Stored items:
==============================
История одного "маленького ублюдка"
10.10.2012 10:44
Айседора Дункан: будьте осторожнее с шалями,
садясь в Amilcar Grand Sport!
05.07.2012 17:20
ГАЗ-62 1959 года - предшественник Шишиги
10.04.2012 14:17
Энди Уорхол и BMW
==============================
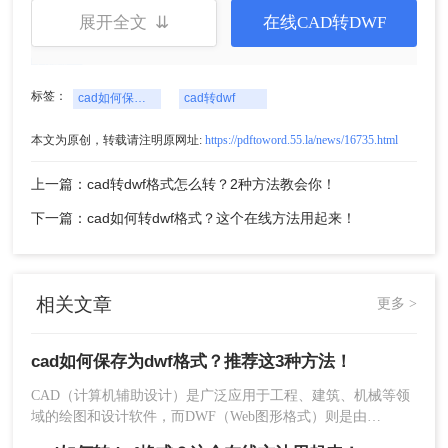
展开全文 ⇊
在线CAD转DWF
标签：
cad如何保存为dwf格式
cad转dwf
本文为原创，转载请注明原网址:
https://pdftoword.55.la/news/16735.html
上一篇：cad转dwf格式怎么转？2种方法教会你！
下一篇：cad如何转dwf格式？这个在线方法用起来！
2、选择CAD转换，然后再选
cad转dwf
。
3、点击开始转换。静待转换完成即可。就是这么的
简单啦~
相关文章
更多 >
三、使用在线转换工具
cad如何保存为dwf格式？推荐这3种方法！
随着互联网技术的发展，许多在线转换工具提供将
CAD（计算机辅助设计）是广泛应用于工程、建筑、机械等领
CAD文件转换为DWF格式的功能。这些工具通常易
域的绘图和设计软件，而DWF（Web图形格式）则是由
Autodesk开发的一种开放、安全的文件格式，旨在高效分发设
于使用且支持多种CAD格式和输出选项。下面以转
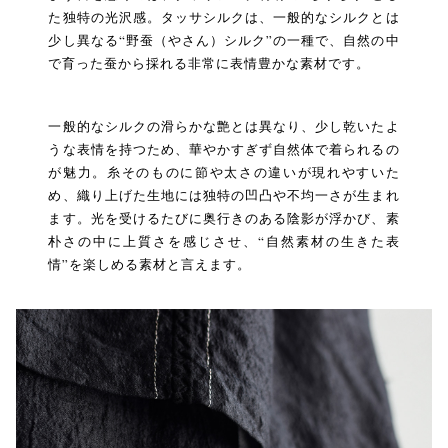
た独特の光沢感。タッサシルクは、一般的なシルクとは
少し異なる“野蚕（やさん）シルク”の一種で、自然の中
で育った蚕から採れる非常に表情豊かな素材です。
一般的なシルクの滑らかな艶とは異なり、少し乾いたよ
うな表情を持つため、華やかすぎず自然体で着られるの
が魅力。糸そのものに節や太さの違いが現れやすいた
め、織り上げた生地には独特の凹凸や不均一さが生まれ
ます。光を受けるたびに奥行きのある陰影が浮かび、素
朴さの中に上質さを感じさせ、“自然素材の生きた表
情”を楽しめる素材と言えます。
==============================
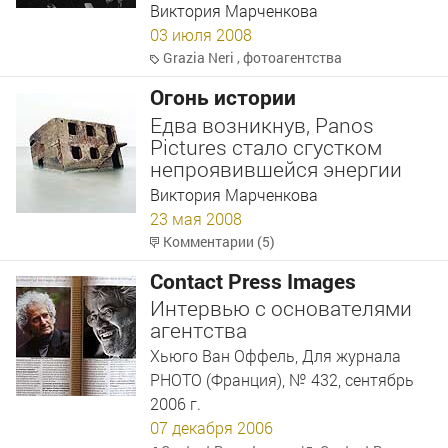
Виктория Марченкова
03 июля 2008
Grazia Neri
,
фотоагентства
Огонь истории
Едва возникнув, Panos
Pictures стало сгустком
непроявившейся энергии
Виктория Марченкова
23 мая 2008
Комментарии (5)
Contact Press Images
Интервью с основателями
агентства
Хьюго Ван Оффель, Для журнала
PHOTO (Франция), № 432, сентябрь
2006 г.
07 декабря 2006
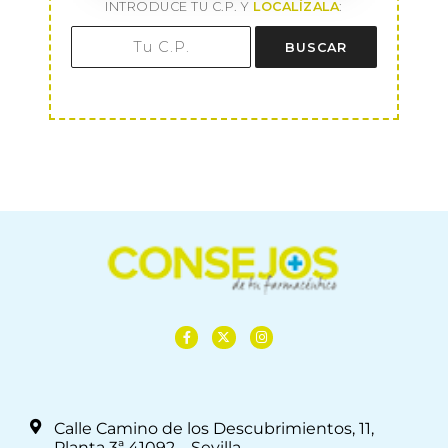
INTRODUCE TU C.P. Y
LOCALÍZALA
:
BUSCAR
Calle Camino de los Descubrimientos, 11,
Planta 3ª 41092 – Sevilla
==============================
→ The problem:
The copy should hold only the lines from the one with "3、点击开始转换。静待转换完成即可。就是这么的" through the one with "め、織り上げた生地には独特の凹凸や不均一さが生まれ", exactly as they stand above. Leave out the pictures.

→ Exercise result:
3、点击开始转换。静待转换完成即可。就是这么的
简单啦~
相关文章
更多 >
三、使用在线转换工具
cad如何保存为dwf格式？推荐这3种方法！
随着互联网技术的发展，许多在线转换工具提供将
CAD（计算机辅助设计）是广泛应用于工程、建筑、机械等领
CAD文件转换为DWF格式的功能。这些工具通常易
域的绘图和设计软件，而DWF（Web图形格式）则是由
Autodesk开发的一种开放、安全的文件格式，旨在高效分发设
于使用且支持多种CAD格式和输出选项。下面以转
た独特の光沢感。タッサシルクは、一般的なシルクとは
少し異なる“野蚕（やさん）シルク”の一種で、自然の中
で育った蚕から採れる非常に表情豊かな素材です。
一般的なシルクの滑らかな艶とは異なり、少し乾いたよ
うな表情を持つため、華やかすぎず自然体で着られるの
が魅力。糸そのものに節や太さの違いが現れやすいた
め、織り上げた生地には独特の凹凸や不均一さが生まれ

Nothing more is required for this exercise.